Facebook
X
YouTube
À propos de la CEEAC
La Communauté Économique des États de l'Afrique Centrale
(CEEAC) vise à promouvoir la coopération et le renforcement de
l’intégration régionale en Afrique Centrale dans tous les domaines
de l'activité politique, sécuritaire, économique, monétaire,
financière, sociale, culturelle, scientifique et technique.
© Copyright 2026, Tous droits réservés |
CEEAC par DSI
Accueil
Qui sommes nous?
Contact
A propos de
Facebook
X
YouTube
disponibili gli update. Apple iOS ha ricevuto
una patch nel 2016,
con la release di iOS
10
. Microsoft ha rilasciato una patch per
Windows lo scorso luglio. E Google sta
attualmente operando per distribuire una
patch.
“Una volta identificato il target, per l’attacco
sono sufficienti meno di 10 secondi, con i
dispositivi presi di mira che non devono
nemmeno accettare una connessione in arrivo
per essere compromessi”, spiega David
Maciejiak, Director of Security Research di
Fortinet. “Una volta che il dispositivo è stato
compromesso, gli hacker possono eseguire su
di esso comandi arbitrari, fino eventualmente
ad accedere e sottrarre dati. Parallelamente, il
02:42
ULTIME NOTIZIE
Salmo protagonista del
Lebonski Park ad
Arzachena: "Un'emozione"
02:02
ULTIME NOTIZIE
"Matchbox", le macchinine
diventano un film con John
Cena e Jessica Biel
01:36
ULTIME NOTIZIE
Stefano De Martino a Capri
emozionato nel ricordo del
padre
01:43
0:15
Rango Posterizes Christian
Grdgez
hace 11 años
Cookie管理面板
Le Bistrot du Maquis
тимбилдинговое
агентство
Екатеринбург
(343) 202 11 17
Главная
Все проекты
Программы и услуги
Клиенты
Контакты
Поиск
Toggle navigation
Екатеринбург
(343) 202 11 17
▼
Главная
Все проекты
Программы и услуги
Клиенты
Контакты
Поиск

· · · · ·

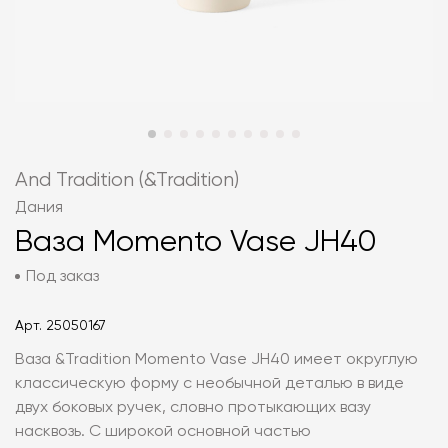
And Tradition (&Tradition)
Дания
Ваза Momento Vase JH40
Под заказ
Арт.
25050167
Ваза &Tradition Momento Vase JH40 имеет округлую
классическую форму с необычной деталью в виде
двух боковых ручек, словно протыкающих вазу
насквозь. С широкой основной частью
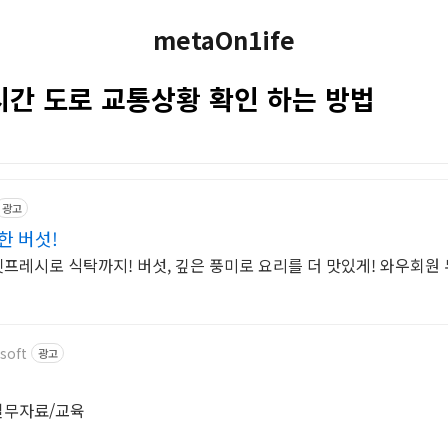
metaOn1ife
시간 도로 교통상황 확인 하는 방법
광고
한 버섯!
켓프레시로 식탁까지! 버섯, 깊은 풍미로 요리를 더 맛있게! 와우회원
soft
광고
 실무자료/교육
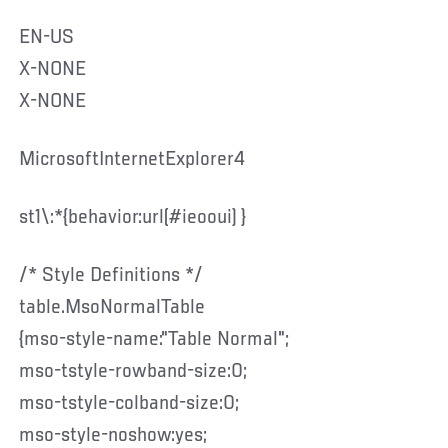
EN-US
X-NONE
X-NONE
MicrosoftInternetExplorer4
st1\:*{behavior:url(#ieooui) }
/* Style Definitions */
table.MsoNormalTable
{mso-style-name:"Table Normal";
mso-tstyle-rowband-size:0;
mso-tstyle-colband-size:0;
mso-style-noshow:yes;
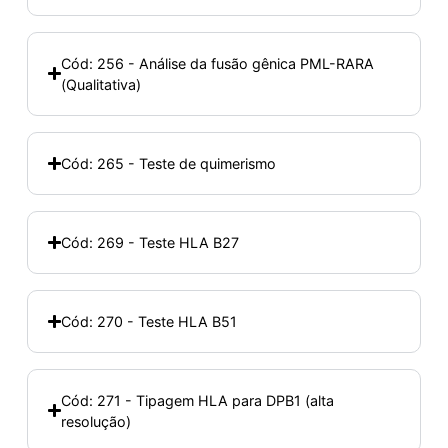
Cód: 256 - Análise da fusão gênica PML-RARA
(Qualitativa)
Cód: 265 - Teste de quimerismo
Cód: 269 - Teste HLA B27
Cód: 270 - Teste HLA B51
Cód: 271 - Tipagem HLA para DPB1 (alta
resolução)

· · · · ·

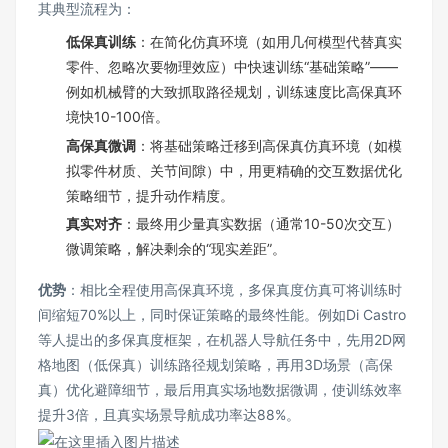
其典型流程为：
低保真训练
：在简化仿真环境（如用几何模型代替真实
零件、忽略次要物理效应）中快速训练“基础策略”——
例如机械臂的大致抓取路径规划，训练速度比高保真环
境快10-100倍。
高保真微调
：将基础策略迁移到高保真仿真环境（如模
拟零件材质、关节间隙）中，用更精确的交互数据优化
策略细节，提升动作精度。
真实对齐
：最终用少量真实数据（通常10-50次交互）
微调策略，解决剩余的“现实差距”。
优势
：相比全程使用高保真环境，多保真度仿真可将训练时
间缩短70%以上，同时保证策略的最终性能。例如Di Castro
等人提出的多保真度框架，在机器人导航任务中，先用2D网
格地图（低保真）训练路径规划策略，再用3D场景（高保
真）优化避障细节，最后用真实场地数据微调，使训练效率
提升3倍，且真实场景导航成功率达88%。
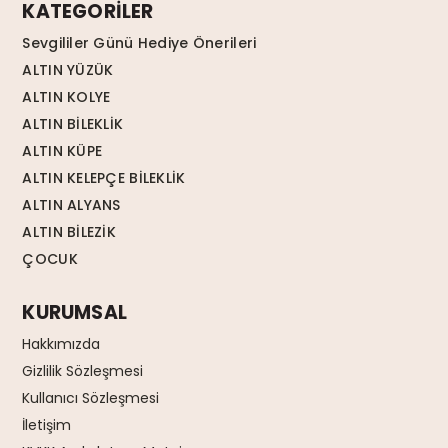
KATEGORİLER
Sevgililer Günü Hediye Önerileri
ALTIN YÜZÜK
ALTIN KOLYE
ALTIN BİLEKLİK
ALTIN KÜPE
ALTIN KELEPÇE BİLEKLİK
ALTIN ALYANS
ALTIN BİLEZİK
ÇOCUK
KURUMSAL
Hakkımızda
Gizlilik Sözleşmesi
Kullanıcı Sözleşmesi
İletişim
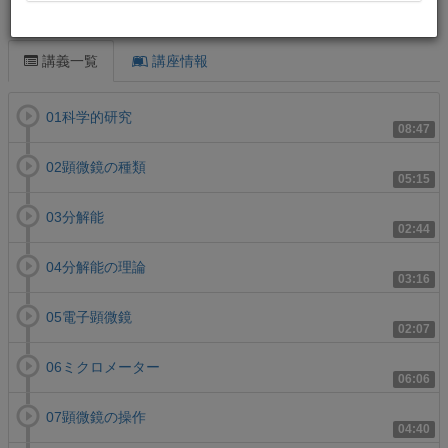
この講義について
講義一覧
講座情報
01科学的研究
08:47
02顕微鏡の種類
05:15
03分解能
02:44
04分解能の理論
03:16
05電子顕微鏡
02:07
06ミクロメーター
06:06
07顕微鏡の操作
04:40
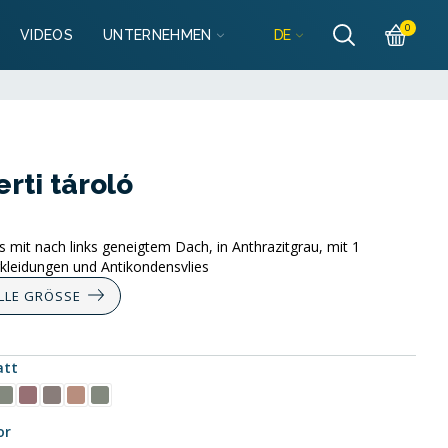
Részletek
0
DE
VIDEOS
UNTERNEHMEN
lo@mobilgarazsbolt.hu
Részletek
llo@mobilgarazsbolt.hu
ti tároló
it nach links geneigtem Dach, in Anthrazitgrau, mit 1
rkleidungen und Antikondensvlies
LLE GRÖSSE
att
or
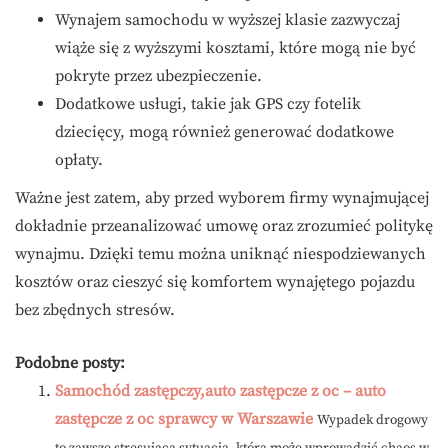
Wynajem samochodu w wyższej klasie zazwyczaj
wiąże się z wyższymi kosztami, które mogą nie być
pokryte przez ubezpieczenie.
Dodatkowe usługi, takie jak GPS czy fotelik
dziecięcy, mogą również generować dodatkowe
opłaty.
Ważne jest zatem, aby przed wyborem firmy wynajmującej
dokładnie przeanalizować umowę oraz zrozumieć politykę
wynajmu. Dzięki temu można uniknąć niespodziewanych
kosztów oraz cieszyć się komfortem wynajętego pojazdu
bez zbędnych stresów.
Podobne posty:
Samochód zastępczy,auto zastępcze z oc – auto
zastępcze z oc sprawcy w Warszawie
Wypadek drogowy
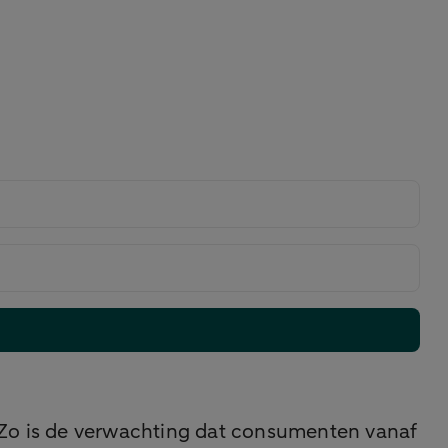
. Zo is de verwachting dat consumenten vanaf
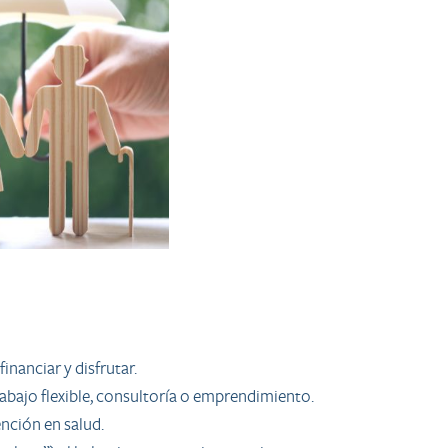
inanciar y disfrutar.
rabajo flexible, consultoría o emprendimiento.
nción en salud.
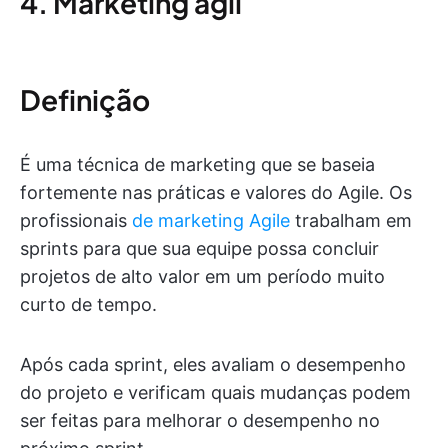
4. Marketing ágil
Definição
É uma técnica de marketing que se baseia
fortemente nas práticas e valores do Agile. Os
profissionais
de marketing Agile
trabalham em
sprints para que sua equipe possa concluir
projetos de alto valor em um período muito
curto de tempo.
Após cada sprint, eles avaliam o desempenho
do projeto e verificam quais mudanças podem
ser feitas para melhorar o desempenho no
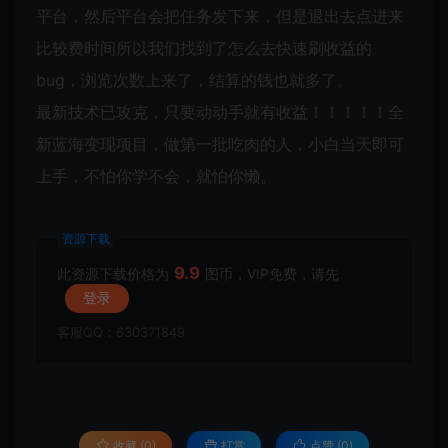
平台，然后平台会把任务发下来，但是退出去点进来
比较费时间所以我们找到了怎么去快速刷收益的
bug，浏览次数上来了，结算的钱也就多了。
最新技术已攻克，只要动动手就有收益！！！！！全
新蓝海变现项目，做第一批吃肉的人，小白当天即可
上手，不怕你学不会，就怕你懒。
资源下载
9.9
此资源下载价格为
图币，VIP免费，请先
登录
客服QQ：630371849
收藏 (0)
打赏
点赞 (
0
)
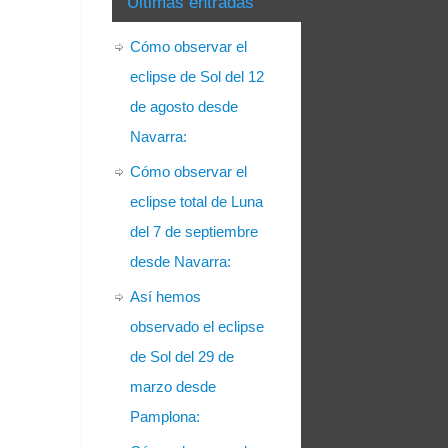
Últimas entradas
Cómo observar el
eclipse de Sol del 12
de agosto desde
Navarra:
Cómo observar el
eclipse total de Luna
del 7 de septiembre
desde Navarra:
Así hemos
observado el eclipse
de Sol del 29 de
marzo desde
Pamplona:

· · · · ·

§ Work required: Copy out exactly the material that runs from the line with "格地图（低保真）训练路径规划策略，再用3D场景（高保" to the line with "dokładnie przeanalizować umowę", ends included, and leave the pictures behind.

§ Answer to this problem:
格地图（低保真）训练路径规划策略，再用3D场景（高保
真）优化避障细节，最后用真实场地数据微调，使训练效率
提升3倍，且真实场景导航成功率达88%。
KATEGORİLER
Sevgililer Günü Hediye Önerileri
ALTIN YÜZÜK
ALTIN KOLYE
ALTIN BİLEKLİK
ALTIN KÜPE
ALTIN KELEPÇE BİLEKLİK
ALTIN ALYANS
ALTIN BİLEZİK
ÇOCUK
KURUMSAL
Hakkımızda
Gizlilik Sözleşmesi
Kullanıcı Sözleşmesi
İletişim
この講義について
講義一覧
講座情報
01科学的研究
08:47
02顕微鏡の種類
05:15
03分解能
02:44
04分解能の理論
03:16
05電子顕微鏡
02:07
06ミクロメーター
06:06
07顕微鏡の操作
04:40
Részletek
0
DE
VIDEOS
UNTERNEHMEN
lo@mobilgarazsbolt.hu
Részletek
llo@mobilgarazsbolt.hu
ti tároló
it nach links geneigtem Dach, in Anthrazitgrau, mit 1
rkleidungen und Antikondensvlies
LLE GRÖSSE
att
or
Wynajem samochodu w wyższej klasie zazwyczaj
wiąże się z wyższymi kosztami, które mogą nie być
pokryte przez ubezpieczenie.
Dodatkowe usługi, takie jak GPS czy fotelik
dziecięcy, mogą również generować dodatkowe
opłaty.
Ważne jest zatem, aby przed wyborem firmy wynajmującej
dokładnie przeanalizować umowę oraz zrozumieć politykę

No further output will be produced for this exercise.